The required function is $f\left( x \right)=-2{{x}^{3}}+2{{x}^{2}}-2x+2$.
The degree of the polynomial is 3 and 1 and $i$ are zeros $f\left( -1 \right)=8$. Since the polynomial has real coefficients, the conjugate of i, -i is also a root of the equation.
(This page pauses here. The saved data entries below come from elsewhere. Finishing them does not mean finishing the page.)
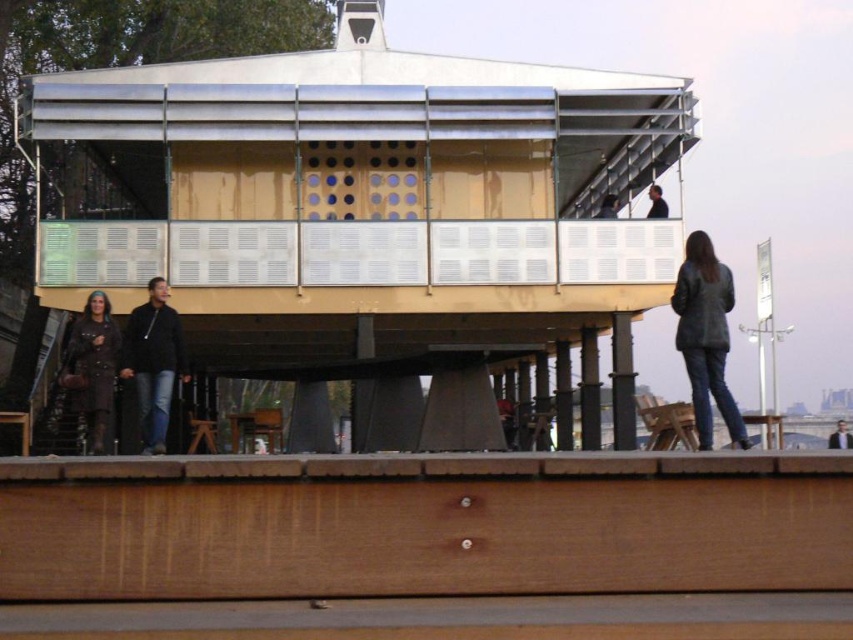 Describe the element at coordinates (706, 337) in the screenshot. The height and width of the screenshot is (640, 853). I see `leather jacket at right` at that location.

Can you confirm if leather jacket at right is positioned to the right of black leather jacket at upper right?

No, leather jacket at right is not to the right of black leather jacket at upper right.

Where is `leather jacket at right`? This screenshot has height=640, width=853. leather jacket at right is located at coordinates (706, 337).

From the picture: Is brown leather coat at lower left further to camera compared to black leather jacket at upper right?

No, brown leather coat at lower left is in front of black leather jacket at upper right.

What do you see at coordinates (91, 368) in the screenshot? I see `brown leather coat at lower left` at bounding box center [91, 368].

Which is behind, point (82, 376) or point (665, 216)?

Point (665, 216)

Locate an element on the screen. This screenshot has height=640, width=853. brown leather coat at lower left is located at coordinates (91, 368).

The image size is (853, 640). I want to click on black leather jacket at lower left, so click(154, 362).

Is black leather jacket at lower left behind dark gray leather jacket at upper right?

No.

Is point (148, 298) farther from camera compared to point (833, 436)?

No, (148, 298) is in front of (833, 436).

This screenshot has height=640, width=853. Find the location of `black leather jacket at lower left`. black leather jacket at lower left is located at coordinates (154, 362). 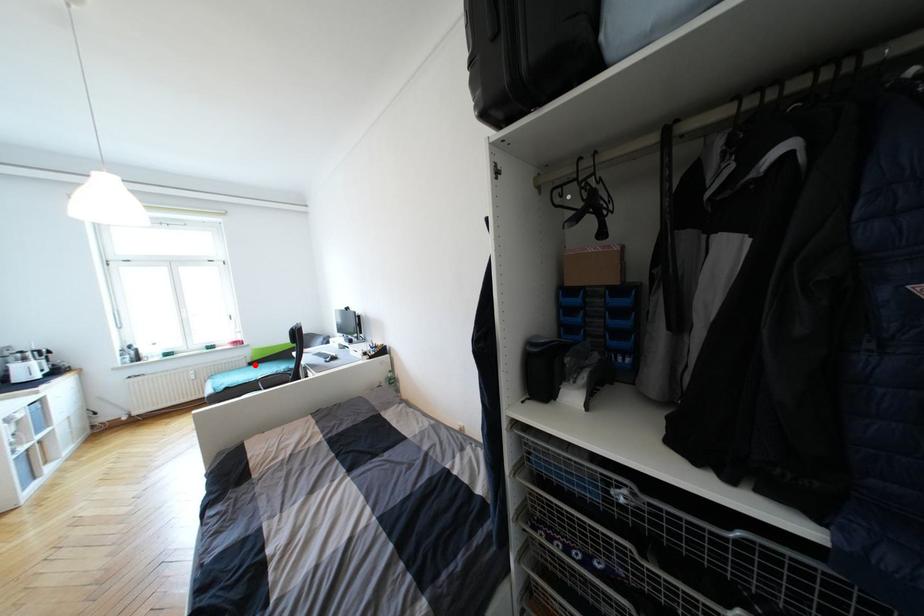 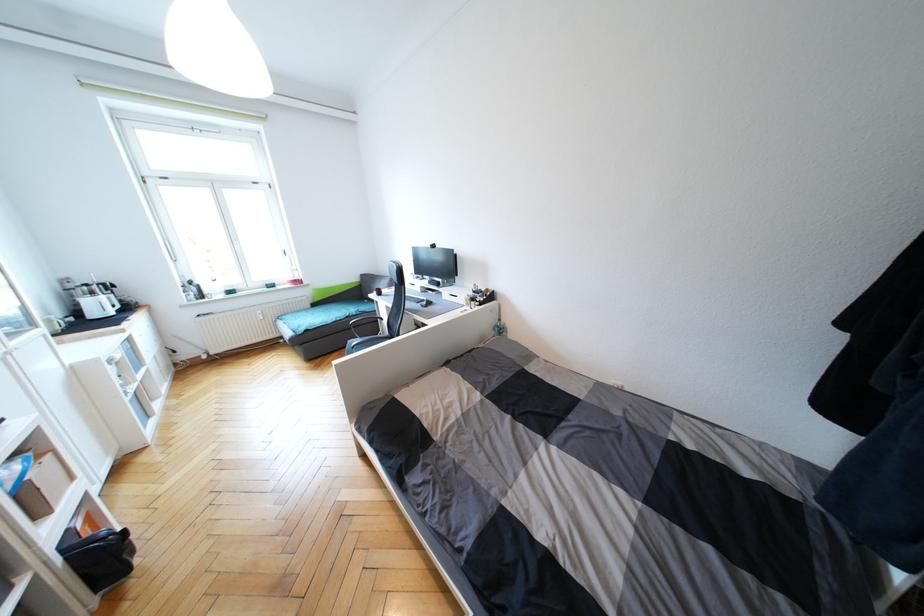 Locate, in the second image, the point that corresponds to the highlighted location in the first image.

(319, 306) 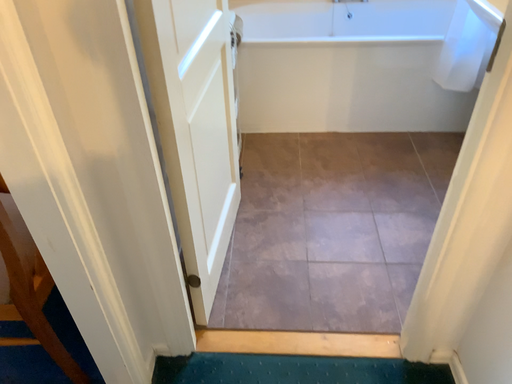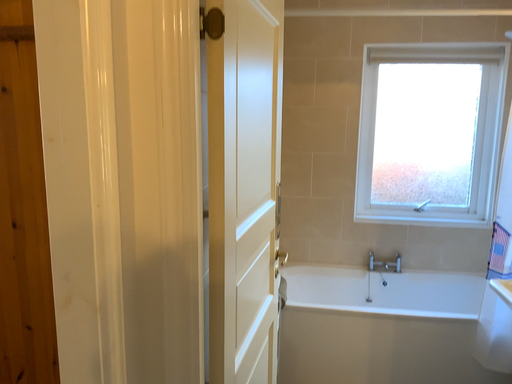 Question: Which way did the camera rotate in the video?

Choices:
 (A) rotated upward
 (B) rotated downward

Answer: (A) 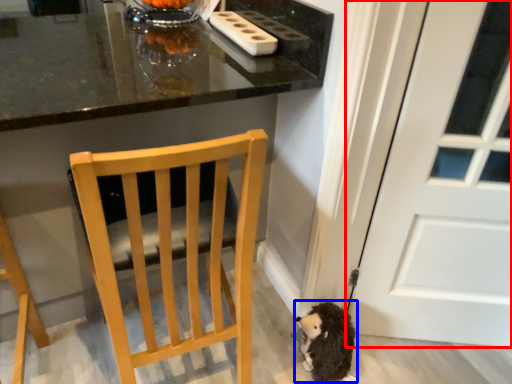 Question: Which object appears farthest to the camera in this image, door (highlighted by a red box) or toy (highlighted by a blue box)?

Choices:
 (A) door
 (B) toy

Answer: (B) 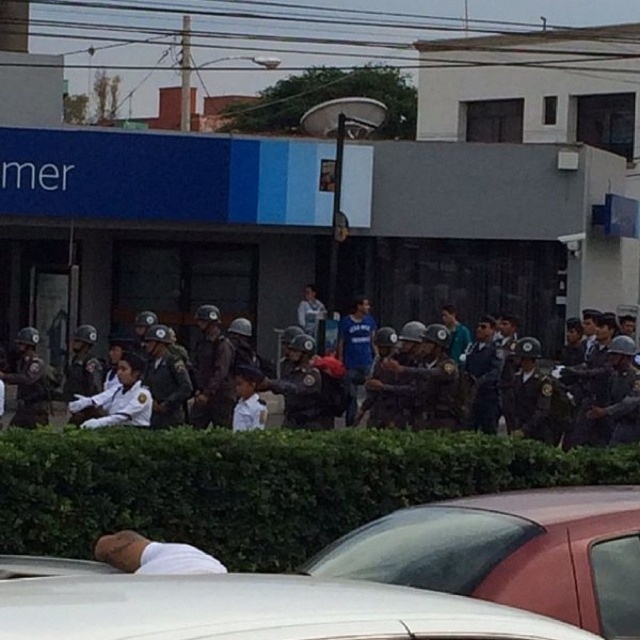 Can you confirm if white matte car at lower center is bigger than matte black helmets at center?

Indeed, white matte car at lower center has a larger size compared to matte black helmets at center.

Measure the distance between white matte car at lower center and camera.

A distance of 5.01 meters exists between white matte car at lower center and camera.

This screenshot has width=640, height=640. Describe the element at coordinates (372, 580) in the screenshot. I see `white matte car at lower center` at that location.

Locate an element on the screen. white matte car at lower center is located at coordinates (372, 580). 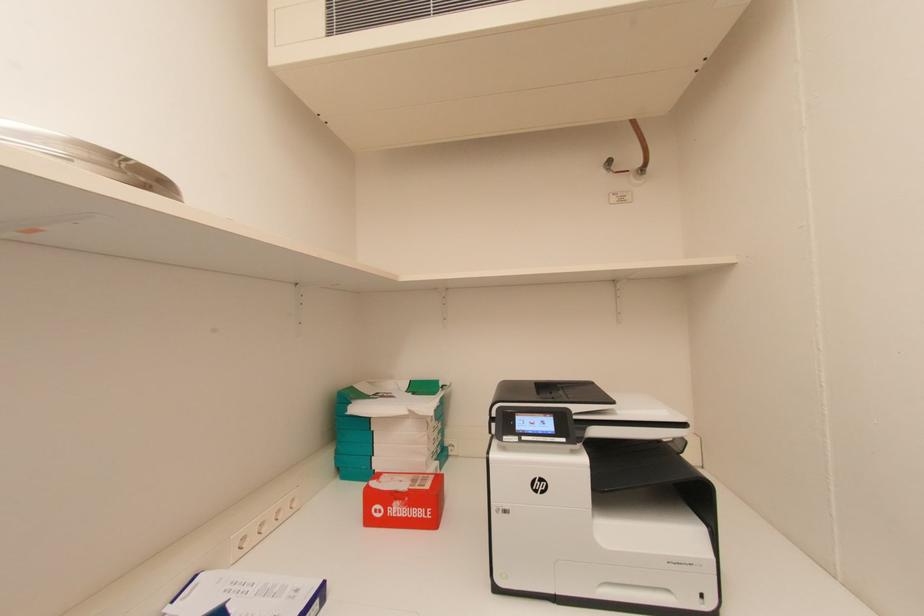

Thus: \begin{align} & f\left( x \right)={{a}_{n}}\left( x-{{c}_{1}} \right)\left( x-{{c}_{2}} \right)\left( x-{{c}_{3}} \right) \\ & ={{a}_{n}}\left( x-1 \right)\left( x-i \right)\left( x+i \right) \\ & ={{a}_{n}}\left( x-1 \right)\left( {{x}^{2}}+1 \right) \\ & ={{a}_{n}}\left( {{x}^{3}}-{{x}^{2}}+x-1 \right) \end{align} Use $f\left( -1 \right)-8$ and evaluate: , \begin{align} & {{a}_{n}}\left( {{\left( -1 \right)}^{3}}-{{\left( -1 \right)}^{2}}+\left( -1 \right)-1 \right)=8 \\ & {{a}_{n}}\left( -1-1-1-1 \right)=8 \\ & -4{{a}_{n}}=8 \\ & {{a}_{n}}=-2 \end{align} Substitute $-2$ for ${{a}_{n}}$ in $f\left( x \right)$ , \begin{align} & f\left( x \right)=-2\left( {{x}^{3}}-{{x}^{2}}+x-1 \right) \\ & =-2{{x}^{3}}+2{{x}^{2}}-2x+2 \end{align} The third degree polynomial function is $f\left( x \right)=-2{{x}^{3}}+2{{x}^{2}}-2x+2$.